#### [Collected data entries]
++++
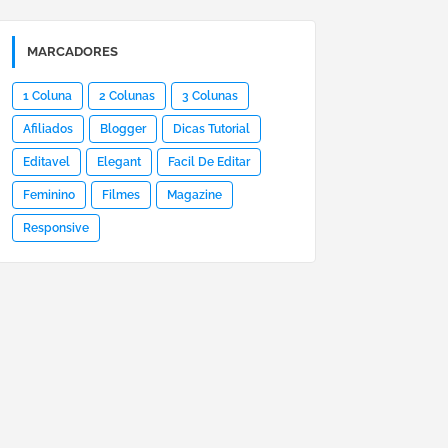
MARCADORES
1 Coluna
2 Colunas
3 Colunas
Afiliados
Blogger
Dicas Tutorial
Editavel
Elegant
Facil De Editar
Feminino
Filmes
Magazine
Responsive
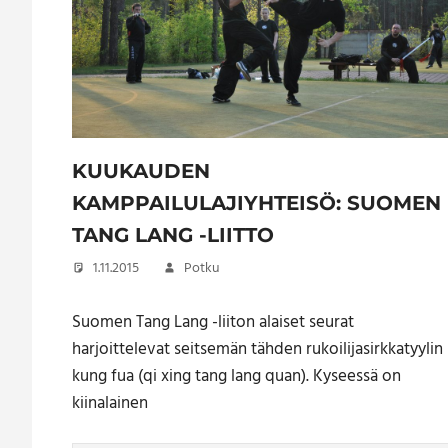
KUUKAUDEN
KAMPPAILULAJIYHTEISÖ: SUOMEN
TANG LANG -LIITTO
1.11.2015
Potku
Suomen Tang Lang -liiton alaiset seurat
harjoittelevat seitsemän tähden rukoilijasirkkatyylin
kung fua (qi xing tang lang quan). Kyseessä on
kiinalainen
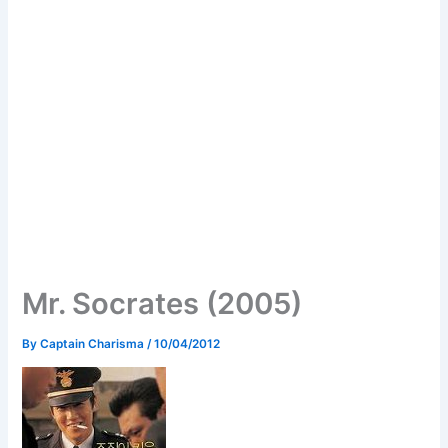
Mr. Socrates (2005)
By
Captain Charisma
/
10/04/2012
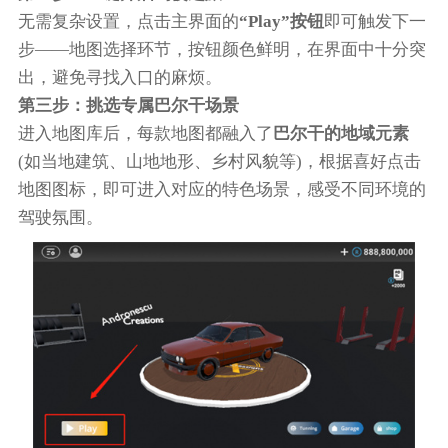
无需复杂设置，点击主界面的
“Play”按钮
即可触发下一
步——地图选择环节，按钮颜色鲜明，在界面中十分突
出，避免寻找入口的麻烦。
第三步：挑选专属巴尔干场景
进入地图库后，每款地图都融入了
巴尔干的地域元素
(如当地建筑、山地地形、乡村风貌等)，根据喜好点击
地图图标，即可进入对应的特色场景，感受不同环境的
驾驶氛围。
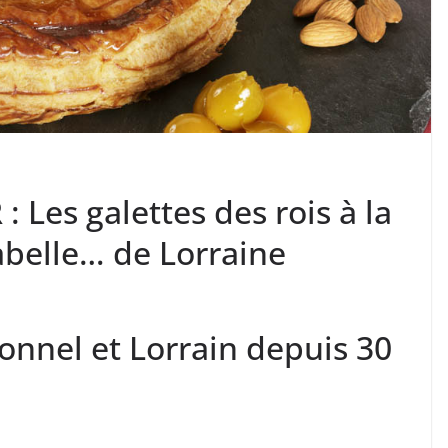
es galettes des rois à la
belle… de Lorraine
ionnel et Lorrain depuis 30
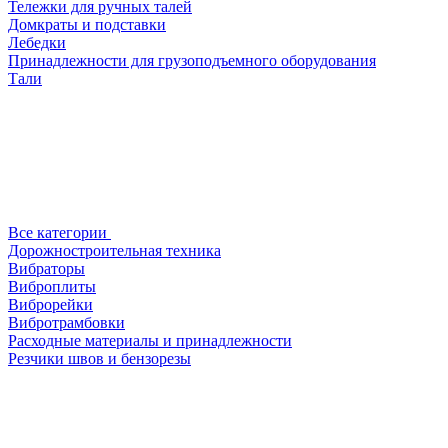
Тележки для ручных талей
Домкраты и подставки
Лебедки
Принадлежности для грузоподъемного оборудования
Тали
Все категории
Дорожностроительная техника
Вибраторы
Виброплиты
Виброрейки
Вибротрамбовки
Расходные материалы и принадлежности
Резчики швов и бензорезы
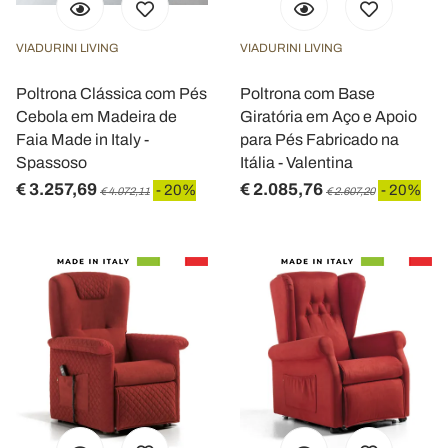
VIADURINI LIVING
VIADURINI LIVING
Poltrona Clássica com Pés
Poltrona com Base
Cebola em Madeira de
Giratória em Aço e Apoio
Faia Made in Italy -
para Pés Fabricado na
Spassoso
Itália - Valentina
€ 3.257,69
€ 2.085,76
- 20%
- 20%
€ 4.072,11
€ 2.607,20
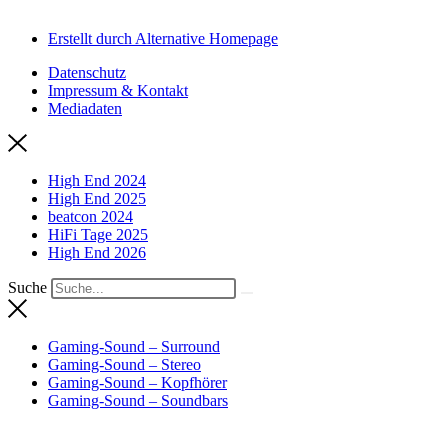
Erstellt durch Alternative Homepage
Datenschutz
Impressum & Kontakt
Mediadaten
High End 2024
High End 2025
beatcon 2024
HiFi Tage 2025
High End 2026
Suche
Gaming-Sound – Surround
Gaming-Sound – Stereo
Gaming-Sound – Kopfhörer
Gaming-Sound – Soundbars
++++
#### [Exercise details]
Without the pictures, set down every entry exactly.

#### [Task output]
MARCADORES
1 Coluna
2 Colunas
3 Colunas
Afiliados
Blogger
Dicas Tutorial
Editavel
Elegant
Facil De Editar
Feminino
Filmes
Magazine
Responsive
KUUKAUDEN
KAMPPAILULAJIYHTEISÖ: SUOMEN
TANG LANG -LIITTO
1.11.2015
Potku
Suomen Tang Lang -liiton alaiset seurat
harjoittelevat seitsemän tähden rukoilijasirkkatyylin
kung fua (qi xing tang lang quan). Kyseessä on
kiinalainen
Mr. Socrates (2005)
By
Captain Charisma
/
10/04/2012
无需复杂设置，点击主界面的
“Play”按钮
即可触发下一
步——地图选择环节，按钮颜色鲜明，在界面中十分突
出，避免寻找入口的麻烦。
第三步：挑选专属巴尔干场景
进入地图库后，每款地图都融入了
巴尔干的地域元素
(如当地建筑、山地地形、乡村风貌等)，根据喜好点击
地图图标，即可进入对应的特色场景，感受不同环境的
驾驶氛围。
es galettes des rois à la
belle… de Lorraine
ionnel et Lorrain depuis 30
Тележки для ручных талей
Домкраты и подставки
Лебедки
Принадлежности для грузоподъемного оборудования
Тали
Все категории
Дорожностроительная техника
Вибраторы
Виброплиты
Виброрейки
Вибротрамбовки
Расходные материалы и принадлежности
Резчики швов и бензорезы
VIADURINI LIVING
VIADURINI LIVING
Poltrona Clássica com Pés
Poltrona com Base
Cebola em Madeira de
Giratória em Aço e Apoio
Faia Made in Italy -
para Pés Fabricado na
Spassoso
Itália - Valentina
€ 3.257,69
€ 2.085,76
- 20%
- 20%
€ 4.072,11
€ 2.607,20
Erstellt durch Alternative Homepage
Datenschutz
Impressum & Kontakt
Mediadaten
High End 2024
High End 2025
beatcon 2024
HiFi Tage 2025
High End 2026
Suche
Gaming-Sound – Surround
Gaming-Sound – Stereo
Gaming-Sound – Kopfhörer
Gaming-Sound – Soundbars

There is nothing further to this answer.